Kurtuluş Savaşı'nın kazanılmasının ardından ise ilk iş olarak millet egemenliğine inandığı için Cumhuriyeti kurmuş, ilke ve inkılaplarıyla çığır açmış, milletimizin bir arada yaşama iradesini her şeyin üstünde tutarak aydınlık, çağdaş bir gelecek inşa etmiştir. Eğitimi kurtuluş mücadelesinin bir parçası olarak gören, eğitim alanındaki başarıların aynı zamanda kalkınmaya da önemli etkisi olduğunu düşünen ve bu nedenle eğitim seferberliği başlatan Atatürk, Kurtuluş Savaşı'nın devam ettiği yıllarda 15-21 Temmuz 1921 tarihinde Maarif Kongresi düzenlemiştir. Türk eğitim sisteminin temel sorunları, eğitimin ihtiyaçlarının belirlenmesi, eğitimde birliğin sağlanması, eğitim programlarının oluşturulması için atılan bu adımın ardından Atamız; Harf İnkılabı yapmış, Tevhidi Tedrisat Kanunu'nu çıkarmış, kız ve erkek çocuklarının eşit eğitim hakkına kavuşmasını sağlamış, Maarif Teşkilatı Hakkında Kanun çıkarmış, Türk Tarih Kurumu ile Türk Dil Kurumu'nu kurmuştur. Atatürk için öğretmenler eğitimin yapı taşıdır. Öğretmenlere verdiği değeri her fırsatta dile getiren Atatürk, Muallimler Birliği Kongresi üyelerine hitaben yaptığı konuşmada, "Yeni nesli, Cumhuriyet'in özverili öğretmen ve eğitmenleri, sizler yetiştireceksiniz; yeni nesil, sizin eseriniz olacaktır. Eserin kıymeti, sizin yeteneğiniz ve özveriniz derecesiyle uygun olacaktır" demiştir. Atatürk'ün Türk öğretmenlerine güveni de inancı da tamdı. İşte bu nedenle de öğretmenlerin hem yaşam şartlarını hem de itibarlarını yükseltmek için büyük gayret göstermiştir. Öğretmenlik mesleği O'nun için o kadar kıymetliydi ki, 1928 yılında Millet Mektepleri Başöğretmenliği unvanını kabul etmiştir.

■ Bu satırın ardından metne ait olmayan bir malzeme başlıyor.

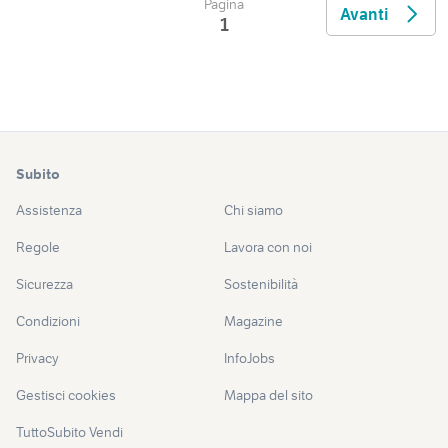
Pagina
Avanti
1
Subito
Assistenza
Chi siamo
Regole
Lavora con noi
Sicurezza
Sostenibilità
Condizioni
Magazine
Privacy
InfoJobs
Gestisci cookies
Mappa del sito
TuttoSubito Vendi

Atatürk ismi, vatanın bölünmez bütünlüğünün, bağımsızlığımızın, Türk milletini birleştirici ruhun simgesidir. Buna rağmen ne yazık ki bazı kişiler Atatürk'ü değersizleştirme, Türk milli mücadelesini küçümseme, Atatürk'ün yaptığı yeniliklerin altını oymaya çabalamaktadır. Kimi tarihçi kılığıyla kimi de gazeteci-yazar kılığıyla... Ortak değerlerimiz üzerinden tarihimize, Türk varlığına, Türk kimliğine kin kusmaktadırlar. Türk Milleti Atatürk'e dil uzatanlara, değerlerimizi kirletenlere hiç prim vermemiştir. Atatürk'ün aziz hatırasına saldırarak, aslında Anadolu'daki Türk varlığına saldıran şahsiyet yoksunlarının karşısında daima çelik iradeyle durmuştur. Türkiye Cumhuriyeti'nin parlak geleceğini tehdit eden bu işgalci artıklarına asla geçit vermemiştir. Atam; fikirlerini, duygularını anlıyor ve hissediyoruz. Fikirlerin yolumuzu aydınlatmaya, mücadelen kılavuzumuz olmaya, her biri derin anlam barındıran eşsiz sözlerin yüzyıllar da geçse hatırlanmaya devam edecektir. Emanetlerine son nefesimize kadar sahip çıkacağız ve gelecek nesillere aktaracağız. Kurtuluş mücadelesinde yaktığın meşale ebediyen sönmeyecektir! Türkiye Cumhuriyeti Devletinin banisi Gazi Mustafa Kemal Atatürk'ü ebediyete uğurlanışının 82. yıldönümünde rahmet, minnet ve Fatihalarla anıyoruz. Ruhu şad olsun.